I always thought i was someone special to him. I mean even if it was just a little bit, but guess what ? Nope, i was wrong . :[ Wasnt ever anyone special . :/ Ugh how disappointing . Even tho it might be bs and there might be a chance i was.. it still hurts to hear it come out of someones mouth . Woooow , fml . Love isnt for me . ><
Thursday, June 25, 2009
Sunday, June 21, 2009
Fathers day ,
Listening to this song makes me think about how great dads are and how much they love their kids . &It makes me think about how much my dad cares even though he does things that i dislike i know he only does it cause he cares. &my dad has been through so much just to try to keep our family together and healthy. Im thankful to have a father that shows that he cares every second of the day.

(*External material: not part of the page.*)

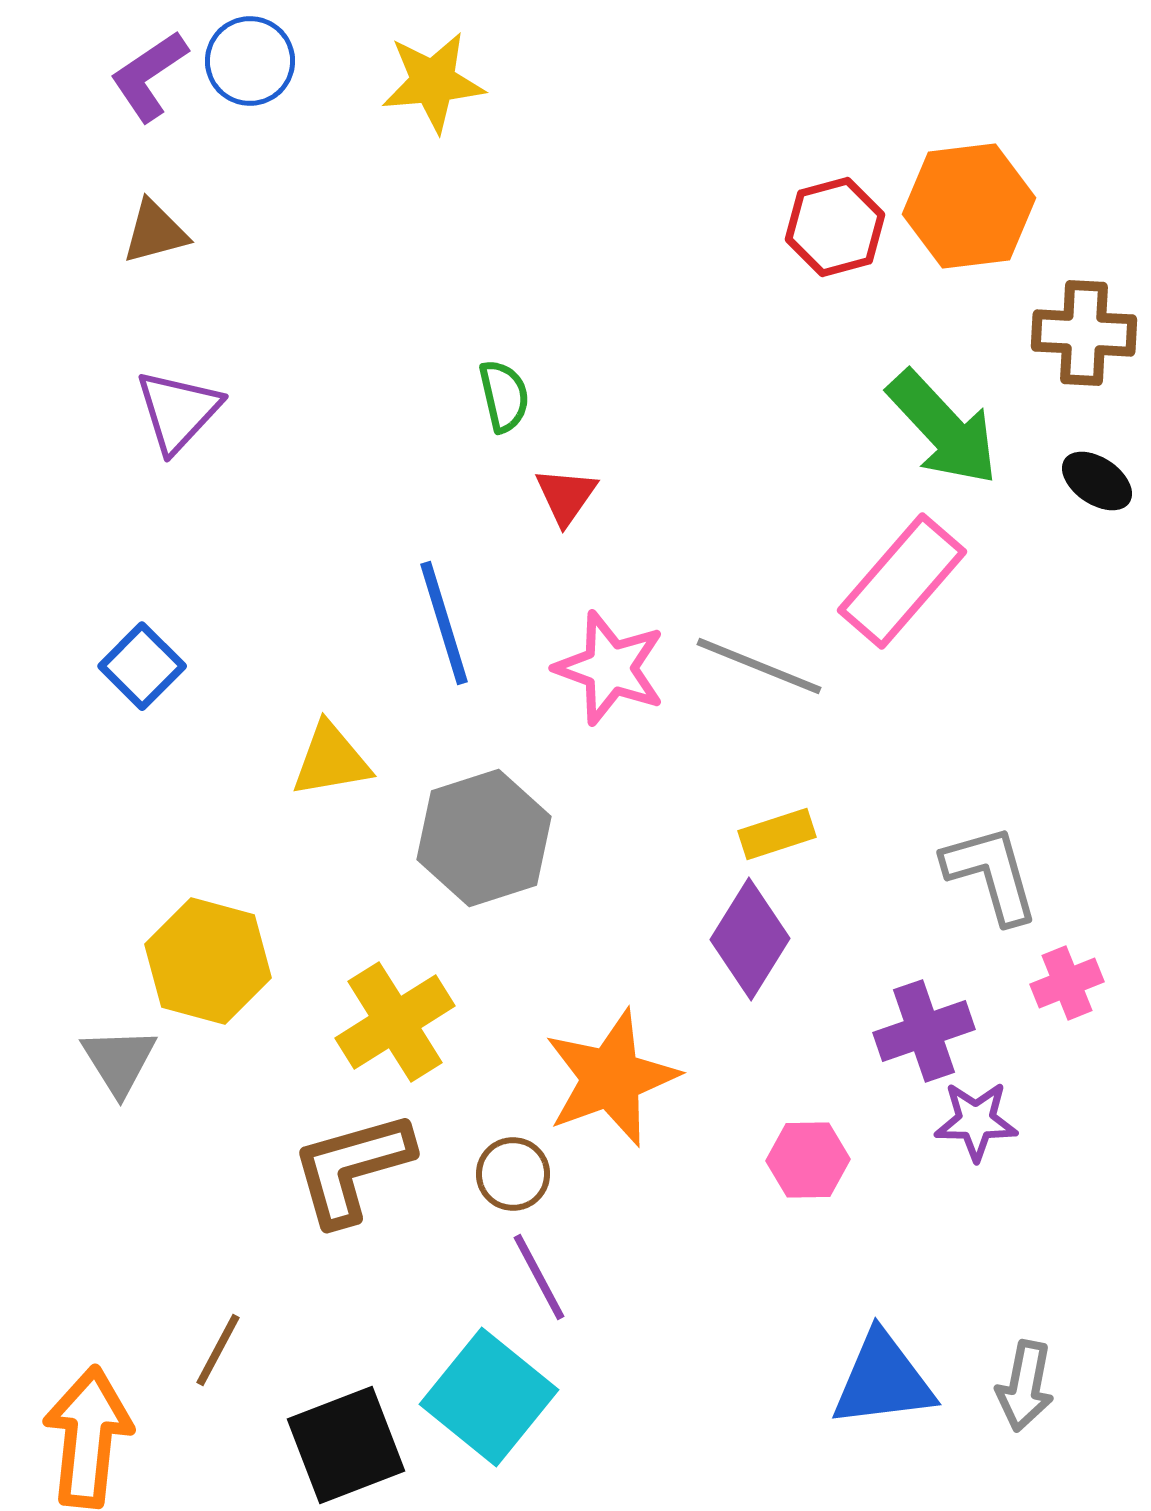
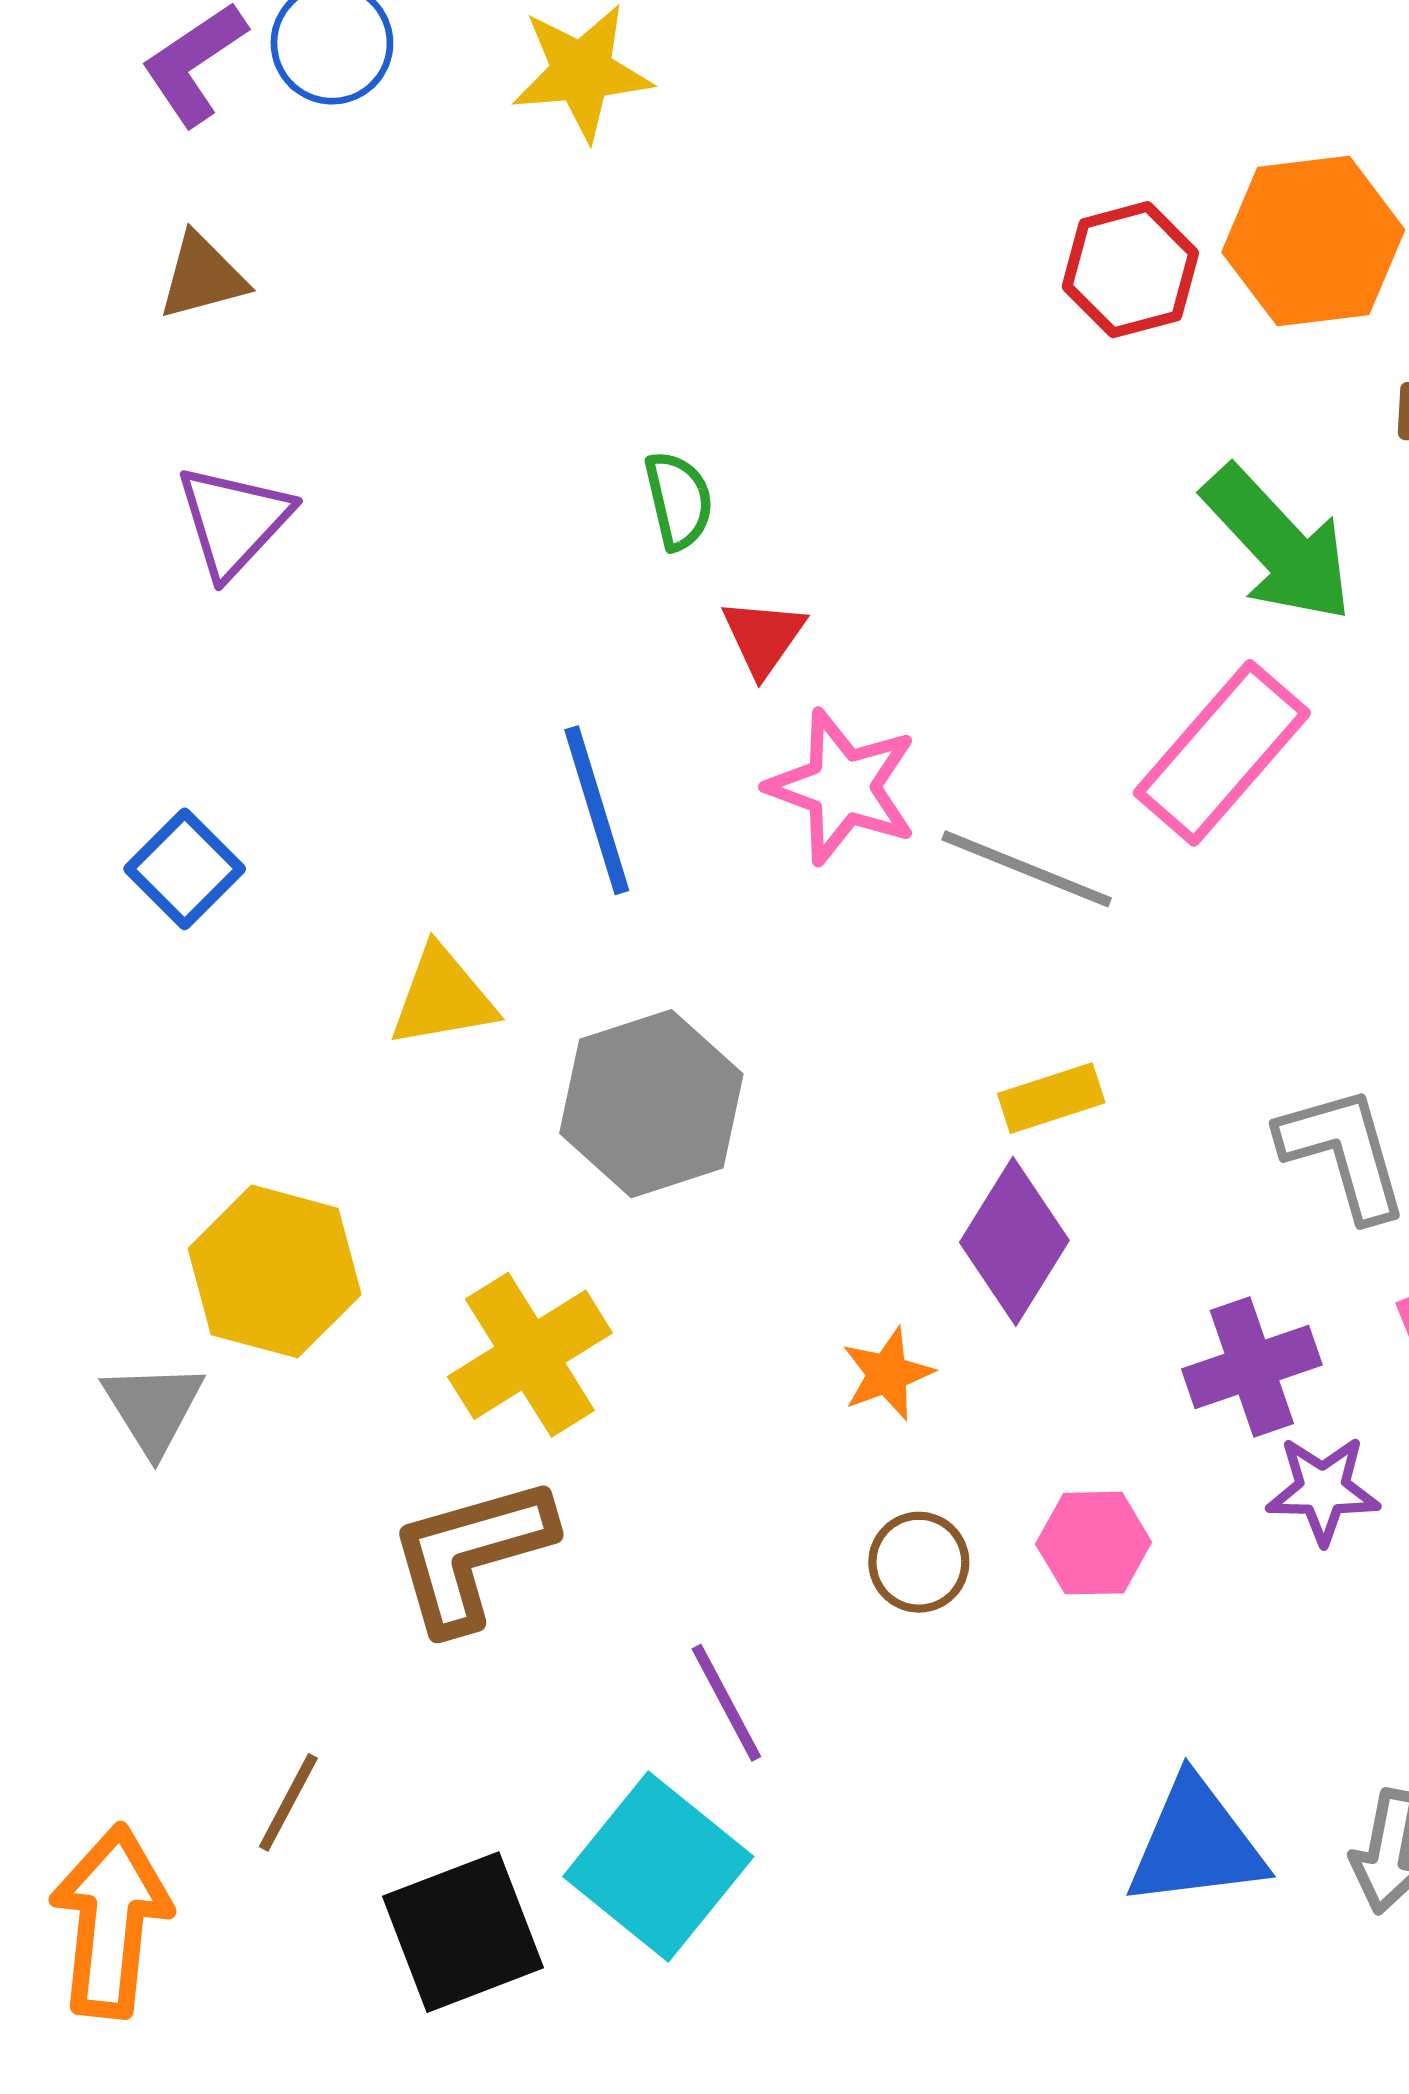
pink star: (610, 668) -> (842, 787), moved
orange star: (611, 1078) -> (887, 1374), moved, size x0.5
brown circle: (513, 1174) -> (919, 1562), moved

My dad and i have been through alot of shit . We've argued many many times and he has threatened to hit but has never because i know he loves me to much to do that . He only threatens me because thats all he can do but he would never . I remember back in cali , every time i had an asthma attack he was always the first to notice and to call 911. He stuck by my side every time i was in the hospital . &he also quit smoking for me when i was just a baby . He would work his ass off just so that my family could get by on the bills and stuff. &he has succeeded this goal. If he didnt work his ass off our family would not be living in this house& we wouldnt get things we want(even though i dont get half the things i want but its okay lol). The point is, my father loves me (: LOL, i sound like a loser but yeah. &im most thankful to have him and i LOVE him with everything <3.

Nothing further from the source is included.